[Stored entries]

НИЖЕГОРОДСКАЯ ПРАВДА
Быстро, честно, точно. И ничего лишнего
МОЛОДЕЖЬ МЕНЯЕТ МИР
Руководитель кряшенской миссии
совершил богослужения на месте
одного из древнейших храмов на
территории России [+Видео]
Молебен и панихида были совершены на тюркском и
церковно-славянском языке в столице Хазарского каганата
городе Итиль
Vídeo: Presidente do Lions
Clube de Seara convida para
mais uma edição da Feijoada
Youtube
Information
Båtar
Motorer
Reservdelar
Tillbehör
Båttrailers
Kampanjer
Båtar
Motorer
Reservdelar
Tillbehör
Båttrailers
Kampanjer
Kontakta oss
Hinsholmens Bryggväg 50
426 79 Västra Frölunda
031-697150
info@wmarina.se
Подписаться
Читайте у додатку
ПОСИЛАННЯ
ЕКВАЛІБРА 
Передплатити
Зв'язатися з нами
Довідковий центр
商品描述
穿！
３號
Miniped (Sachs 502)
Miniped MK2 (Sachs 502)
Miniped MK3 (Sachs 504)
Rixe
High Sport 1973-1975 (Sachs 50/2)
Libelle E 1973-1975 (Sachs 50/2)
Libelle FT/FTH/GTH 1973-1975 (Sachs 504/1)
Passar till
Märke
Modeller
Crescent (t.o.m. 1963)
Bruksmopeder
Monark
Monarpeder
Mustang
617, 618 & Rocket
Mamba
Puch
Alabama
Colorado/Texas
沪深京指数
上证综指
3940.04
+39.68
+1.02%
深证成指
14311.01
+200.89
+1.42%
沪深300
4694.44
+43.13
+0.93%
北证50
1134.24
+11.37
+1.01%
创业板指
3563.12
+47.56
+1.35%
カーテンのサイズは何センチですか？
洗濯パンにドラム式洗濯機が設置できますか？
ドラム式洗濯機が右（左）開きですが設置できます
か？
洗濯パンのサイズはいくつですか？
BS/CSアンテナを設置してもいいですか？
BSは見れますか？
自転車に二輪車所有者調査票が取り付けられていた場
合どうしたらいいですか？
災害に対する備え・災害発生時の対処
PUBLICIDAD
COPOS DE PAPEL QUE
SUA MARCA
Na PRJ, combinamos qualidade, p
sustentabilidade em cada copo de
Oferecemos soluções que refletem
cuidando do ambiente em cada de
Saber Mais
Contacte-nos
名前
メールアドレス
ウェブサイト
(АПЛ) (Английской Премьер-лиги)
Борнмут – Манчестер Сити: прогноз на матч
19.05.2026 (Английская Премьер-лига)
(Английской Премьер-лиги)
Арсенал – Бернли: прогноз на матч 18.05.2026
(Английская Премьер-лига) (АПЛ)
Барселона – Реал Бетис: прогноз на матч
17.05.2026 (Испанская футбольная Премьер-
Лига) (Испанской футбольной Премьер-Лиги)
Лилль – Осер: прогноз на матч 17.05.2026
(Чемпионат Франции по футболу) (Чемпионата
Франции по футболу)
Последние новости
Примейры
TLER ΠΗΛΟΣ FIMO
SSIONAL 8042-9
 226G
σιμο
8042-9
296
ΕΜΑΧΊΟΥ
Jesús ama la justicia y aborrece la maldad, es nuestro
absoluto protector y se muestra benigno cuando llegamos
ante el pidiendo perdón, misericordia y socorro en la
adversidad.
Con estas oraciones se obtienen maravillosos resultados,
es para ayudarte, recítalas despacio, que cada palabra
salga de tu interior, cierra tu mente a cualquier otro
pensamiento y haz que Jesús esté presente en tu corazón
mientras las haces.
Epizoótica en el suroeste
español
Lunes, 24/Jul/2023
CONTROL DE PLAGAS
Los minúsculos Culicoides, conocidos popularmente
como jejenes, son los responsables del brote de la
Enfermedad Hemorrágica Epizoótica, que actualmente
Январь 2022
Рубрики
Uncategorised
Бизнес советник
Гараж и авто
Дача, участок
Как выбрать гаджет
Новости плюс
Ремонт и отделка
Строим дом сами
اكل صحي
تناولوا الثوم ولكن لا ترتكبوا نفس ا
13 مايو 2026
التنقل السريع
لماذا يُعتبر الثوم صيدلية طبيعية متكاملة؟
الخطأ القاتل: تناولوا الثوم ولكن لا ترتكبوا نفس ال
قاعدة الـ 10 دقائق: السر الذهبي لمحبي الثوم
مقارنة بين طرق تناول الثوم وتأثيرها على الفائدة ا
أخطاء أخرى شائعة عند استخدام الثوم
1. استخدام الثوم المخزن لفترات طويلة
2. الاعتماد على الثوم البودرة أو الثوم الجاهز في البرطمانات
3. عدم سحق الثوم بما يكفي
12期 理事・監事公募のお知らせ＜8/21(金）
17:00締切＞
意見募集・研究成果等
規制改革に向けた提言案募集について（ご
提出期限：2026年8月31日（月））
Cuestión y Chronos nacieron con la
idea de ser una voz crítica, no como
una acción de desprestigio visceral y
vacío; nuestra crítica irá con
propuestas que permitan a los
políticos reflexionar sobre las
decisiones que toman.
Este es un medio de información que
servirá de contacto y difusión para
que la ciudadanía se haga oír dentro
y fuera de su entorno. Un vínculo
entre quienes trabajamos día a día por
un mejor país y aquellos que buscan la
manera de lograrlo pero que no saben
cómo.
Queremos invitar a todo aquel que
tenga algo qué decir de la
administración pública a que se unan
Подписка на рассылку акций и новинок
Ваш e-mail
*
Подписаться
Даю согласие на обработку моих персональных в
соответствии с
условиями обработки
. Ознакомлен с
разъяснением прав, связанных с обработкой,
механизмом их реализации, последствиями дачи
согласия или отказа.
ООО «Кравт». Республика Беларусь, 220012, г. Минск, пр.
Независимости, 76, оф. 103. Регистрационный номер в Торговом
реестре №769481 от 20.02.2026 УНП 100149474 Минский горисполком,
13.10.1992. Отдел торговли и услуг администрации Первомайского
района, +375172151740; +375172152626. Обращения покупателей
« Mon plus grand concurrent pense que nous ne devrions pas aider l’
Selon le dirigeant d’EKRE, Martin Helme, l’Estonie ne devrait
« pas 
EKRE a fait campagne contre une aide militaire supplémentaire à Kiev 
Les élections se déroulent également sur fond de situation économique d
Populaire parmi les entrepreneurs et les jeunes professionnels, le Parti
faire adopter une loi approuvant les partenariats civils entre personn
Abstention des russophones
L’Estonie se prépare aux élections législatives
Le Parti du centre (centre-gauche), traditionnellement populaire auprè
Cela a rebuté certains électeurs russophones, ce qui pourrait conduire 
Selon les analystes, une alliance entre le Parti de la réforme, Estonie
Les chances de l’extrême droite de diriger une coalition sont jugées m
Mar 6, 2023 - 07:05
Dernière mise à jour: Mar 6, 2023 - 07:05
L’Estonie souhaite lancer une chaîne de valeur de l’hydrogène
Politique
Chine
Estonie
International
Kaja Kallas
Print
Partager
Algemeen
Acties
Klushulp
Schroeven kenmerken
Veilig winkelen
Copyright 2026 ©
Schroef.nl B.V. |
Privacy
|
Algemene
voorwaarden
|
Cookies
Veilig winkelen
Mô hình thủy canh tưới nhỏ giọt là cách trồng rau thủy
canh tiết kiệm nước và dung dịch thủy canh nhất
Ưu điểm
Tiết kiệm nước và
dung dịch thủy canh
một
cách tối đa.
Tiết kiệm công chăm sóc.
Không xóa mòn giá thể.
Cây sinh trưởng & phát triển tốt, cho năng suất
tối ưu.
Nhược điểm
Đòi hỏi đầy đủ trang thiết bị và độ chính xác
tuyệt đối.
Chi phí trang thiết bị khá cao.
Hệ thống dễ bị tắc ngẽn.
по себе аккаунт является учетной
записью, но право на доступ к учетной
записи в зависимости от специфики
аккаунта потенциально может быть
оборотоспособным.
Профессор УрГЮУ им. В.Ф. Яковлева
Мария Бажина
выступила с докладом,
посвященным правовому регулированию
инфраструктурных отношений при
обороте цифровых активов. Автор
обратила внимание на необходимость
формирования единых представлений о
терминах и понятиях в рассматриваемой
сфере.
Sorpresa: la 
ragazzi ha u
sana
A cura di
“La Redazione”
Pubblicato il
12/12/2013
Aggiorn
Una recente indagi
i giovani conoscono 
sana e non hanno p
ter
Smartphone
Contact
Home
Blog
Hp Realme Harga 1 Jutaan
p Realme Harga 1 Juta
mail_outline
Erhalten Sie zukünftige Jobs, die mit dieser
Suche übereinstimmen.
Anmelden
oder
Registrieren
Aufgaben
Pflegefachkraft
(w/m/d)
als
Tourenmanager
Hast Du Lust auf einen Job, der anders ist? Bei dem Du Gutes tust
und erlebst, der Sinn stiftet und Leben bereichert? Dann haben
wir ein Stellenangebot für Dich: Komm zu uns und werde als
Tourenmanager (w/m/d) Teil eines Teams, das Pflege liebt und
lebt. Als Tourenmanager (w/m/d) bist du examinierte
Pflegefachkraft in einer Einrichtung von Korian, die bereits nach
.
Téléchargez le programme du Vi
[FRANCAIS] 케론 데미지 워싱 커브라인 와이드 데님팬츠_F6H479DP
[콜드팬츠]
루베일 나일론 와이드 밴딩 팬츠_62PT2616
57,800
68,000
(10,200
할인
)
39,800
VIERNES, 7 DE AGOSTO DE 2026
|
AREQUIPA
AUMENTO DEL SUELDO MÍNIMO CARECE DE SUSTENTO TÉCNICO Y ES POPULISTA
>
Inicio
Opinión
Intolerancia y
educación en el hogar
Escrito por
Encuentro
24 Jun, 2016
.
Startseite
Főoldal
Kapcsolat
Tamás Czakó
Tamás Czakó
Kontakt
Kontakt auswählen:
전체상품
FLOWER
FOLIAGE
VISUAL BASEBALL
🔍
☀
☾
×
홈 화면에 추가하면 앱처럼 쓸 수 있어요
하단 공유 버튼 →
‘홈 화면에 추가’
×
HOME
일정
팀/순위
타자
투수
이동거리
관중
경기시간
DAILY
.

What the task asks: Wherever the word "Sachs" appears in the data, return the whole line.

Written response:
Miniped (Sachs 502)
Miniped MK2 (Sachs 502)
Miniped MK3 (Sachs 504)
High Sport 1973-1975 (Sachs 50/2)
Libelle E 1973-1975 (Sachs 50/2)
Libelle FT/FTH/GTH 1973-1975 (Sachs 504/1)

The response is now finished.